Roberto couldn’t help being glad that at least the ship Altin and Orli were on was off the surface now. He felt guilty for it, for, in a way, not caring about Yellow Fire like that, but, well, Yellow Fire—Blue Fire, for that matter—was an intangible. A bunch of glowing rocks that Altin and Orli said was alive and in love. Roberto loved love, but, he loved his human friends more. And he loved his crew. He wasn’t going to risk them for some damn Hostile world. He’d feel guilty about it forever, of that he was sure, just as he would never forget how it felt to blast the doomed spaceship
Liberty
into oblivion. But he wasn’t going to go down there for Yellow Fire. He couldn’t. Not with the other ship in sight. What if they did try to get away, shoot off after the other four or, God help them, even back through the goddamn rift?
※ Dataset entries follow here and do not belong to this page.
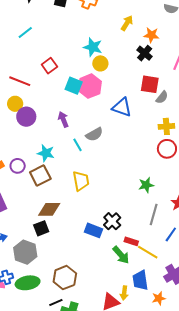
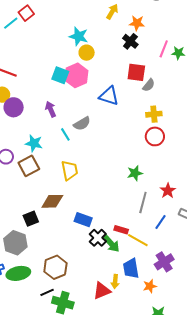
red square: (49, 66) -> (26, 13), moved
brown diamond: (49, 209) -> (52, 201), moved
black cross: (112, 221) -> (98, 238), moved

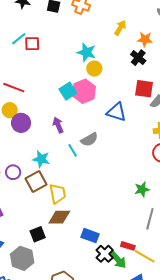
red square: (26, 13) -> (32, 44), moved, turned 35
cyan square: (60, 75) -> (68, 91), turned 36
yellow trapezoid: (70, 170) -> (58, 194), moved

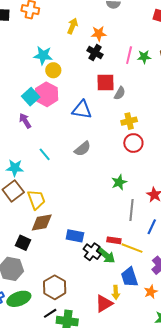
purple arrow: (58, 125) -> (25, 121), moved
gray semicircle: (89, 140) -> (83, 149), moved
black square: (38, 234) -> (23, 243), turned -35

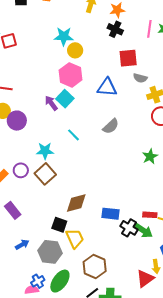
gray semicircle: (120, 93) -> (140, 78), moved, turned 80
cyan square: (31, 97) -> (65, 99), moved
yellow trapezoid: (36, 200) -> (75, 238), moved
green ellipse: (19, 299) -> (60, 281), turned -30

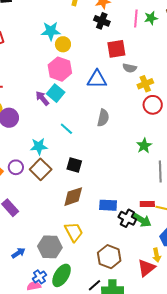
gray semicircle: (111, 126) -> (103, 118), turned -30
black square: (59, 225) -> (74, 165), moved
blue arrow: (22, 245) -> (18, 253), moved
brown hexagon: (95, 267) -> (109, 257), moved

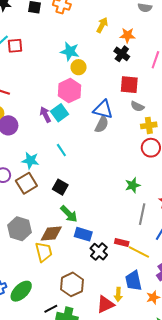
gray semicircle: (103, 118) -> (102, 124), moved
brown diamond: (73, 197) -> (51, 233), moved
green arrow: (142, 220) -> (69, 214), moved
gray hexagon: (50, 247) -> (19, 229), moved

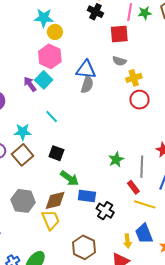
red square: (129, 85) -> (119, 34), moved
green star: (133, 185) -> (116, 160), moved
red rectangle: (122, 243) -> (133, 187), moved, turned 48
yellow arrow: (118, 294) -> (128, 241), moved

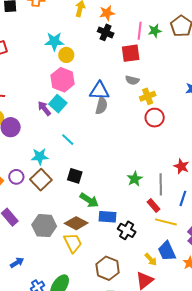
brown diamond: (55, 200) -> (76, 223), turned 45
yellow arrow: (128, 241) -> (151, 259), turned -32

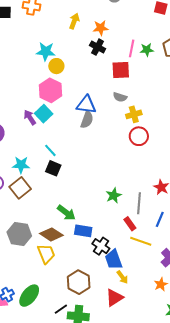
black square: (75, 176) -> (53, 168), moved
blue trapezoid: (167, 251) -> (114, 260), moved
“Tracy, see if you can detect the gravity wake on those four that left. Deeqa, you’re watching that one for the same, right?”

“I am.”

“You guys with me if we have to chase that fucker into that wormhole?”

Deeqa turned to him, her expression stoic and, by her tone, the question not rhetorical. “Are you being serious?”

“As a heart attack. Orli and Altin are on that thing.”